| Exercise objective |
All entries must come back exactly as given, with no pictures in the copy.
*** Opening of Supplied entries ***
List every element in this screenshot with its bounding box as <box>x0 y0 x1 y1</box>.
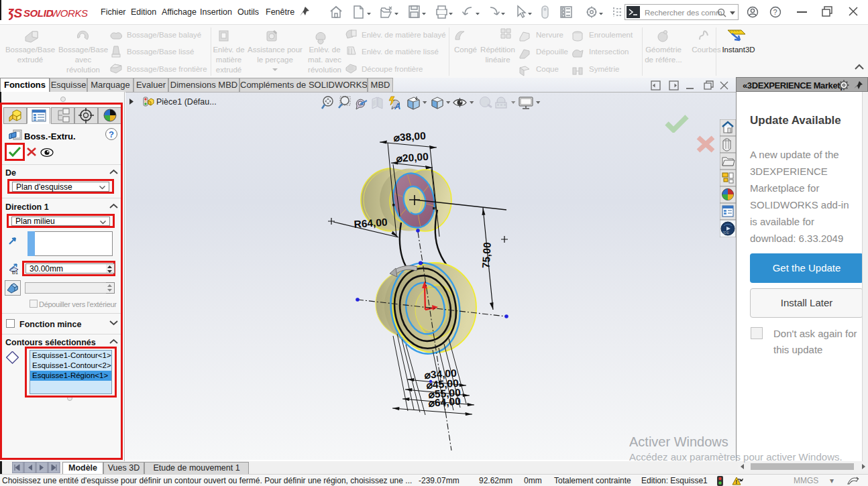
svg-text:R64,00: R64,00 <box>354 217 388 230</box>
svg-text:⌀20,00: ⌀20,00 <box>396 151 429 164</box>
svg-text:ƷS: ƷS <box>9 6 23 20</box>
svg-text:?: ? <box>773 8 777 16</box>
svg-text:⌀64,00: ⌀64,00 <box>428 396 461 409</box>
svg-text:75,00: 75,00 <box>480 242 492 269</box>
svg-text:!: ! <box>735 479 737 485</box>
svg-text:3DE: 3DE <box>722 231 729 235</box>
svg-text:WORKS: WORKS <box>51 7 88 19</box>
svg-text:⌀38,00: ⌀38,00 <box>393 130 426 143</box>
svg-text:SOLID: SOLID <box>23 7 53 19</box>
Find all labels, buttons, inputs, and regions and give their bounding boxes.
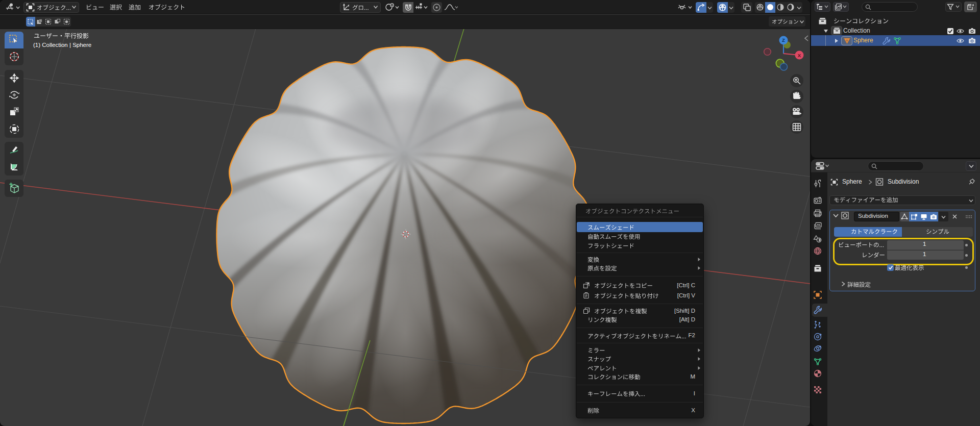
*** Close of Supplied entries ***
| Written response |
List every element in this screenshot with its bounding box as <box>x0 y0 x1 y1</box>.
svg-text:R64,00: R64,00 <box>354 217 388 230</box>
svg-text:⌀20,00: ⌀20,00 <box>396 151 429 164</box>
svg-text:ƷS: ƷS <box>9 6 23 20</box>
svg-text:?: ? <box>773 8 777 16</box>
svg-text:⌀64,00: ⌀64,00 <box>428 396 461 409</box>
svg-text:75,00: 75,00 <box>480 242 492 269</box>
svg-text:!: ! <box>735 479 737 485</box>
svg-text:3DE: 3DE <box>722 231 729 235</box>
svg-text:WORKS: WORKS <box>51 7 88 19</box>
svg-text:⌀38,00: ⌀38,00 <box>393 130 426 143</box>
svg-text:SOLID: SOLID <box>23 7 53 19</box>
Find all labels, buttons, inputs, and regions and give their bounding boxes.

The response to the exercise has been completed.